In conclusion, fearing lest there be some doubters among the readers of this paper, I have allowed my friend, the editor of this esteemed journal, which is to publish this story exclusively on Sunday next, free access to my archives, and he has selected as exhibits of evidence, to which I earnestly call your attention, the originals of the cuts which illustrate this chapter--viz:

I. A full-length portrait of Eve as she appeared at our first meeting.

II. Portraits of Cain and Abel at the ages of two, five, and seven.

III. The original plans and specifications of the Ark.

IV. Facsimile of her commission.

V. Portrait-sketch of myself and the false Noah, made at the time, and showing how difficult it would have been for any member of my family, save myself, to tell us apart.

VI. A cathode-ray photograph of the whale, showing myself, the original Jonah, seated inside.

VII. Facsimiles of the Shakespeare autographs, proving that he knew neither how to write nor to spell, and so of course proving effectually that I was not the author of his works.

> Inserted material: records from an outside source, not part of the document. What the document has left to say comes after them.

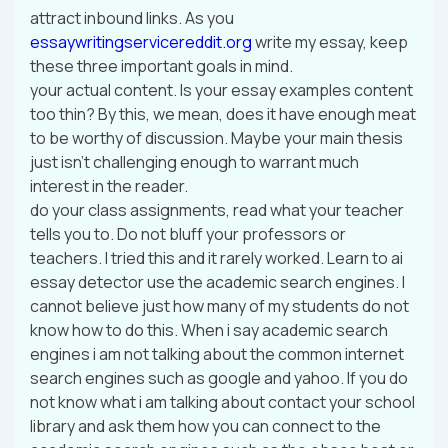
attract inbound links. As you
essaywritingservicereddit.org
write my essay, keep
these three important goals in mind.
your actual content. Is your essay examples content
too thin? By this, we mean, does it have enough meat
to be worthy of discussion. Maybe your main thesis
just isn’t challenging enough to warrant much
interest in the reader.
do your class assignments, read what your teacher
tells you to. Do not bluff your professors or
teachers. I tried this and it rarely worked. Learn to ai
essay detector use the academic search engines. I
cannot believe just how many of my students do not
know how to do this. When i say academic search
engines i am not talking about the common internet
search engines such as google and yahoo. If you do
not know what i am talking about contact your school
library and ask them how you can connect to the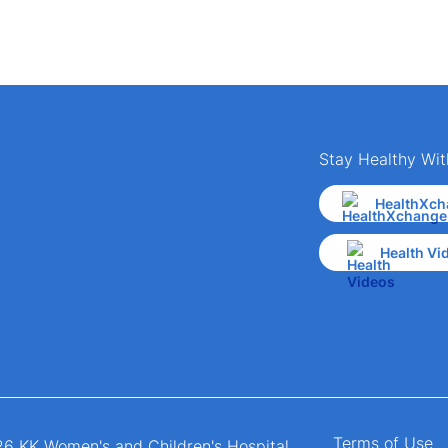
Stay Healthy Wit
HealthXch
Health Vi
Terms of Use
6 KK Women's and Children's Hospital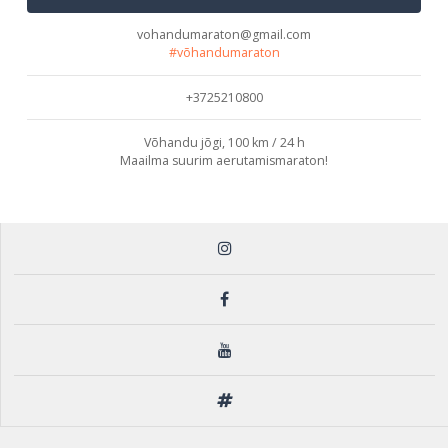
vohandumaraton@gmail.com
#võhandumaraton
+3725210800
Võhandu jõgi, 100 km / 24 h
Maailma suurim aerutamismaraton!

It must be confessed that I read this article of Munchausen's with amazement, and I awaited with much excited curiosity the coming again of the manipulator of my type-writing machine. Surely a revelation of this nature should create a sensation in Hades, and I was anxious to learn how it was received. Boswell did not materialize, however, and for five nights I fairly raged with the fever of curiosity, but on the sixth night the familiar tinkle of the bell announced an arrival, and I flew to the machine and breathlessly cried:

"Hullo, old chap, how did it come out?"

The reply was as great a surprise as I have yet had, for it was not Boswell, Jim Boswell, who answered my question.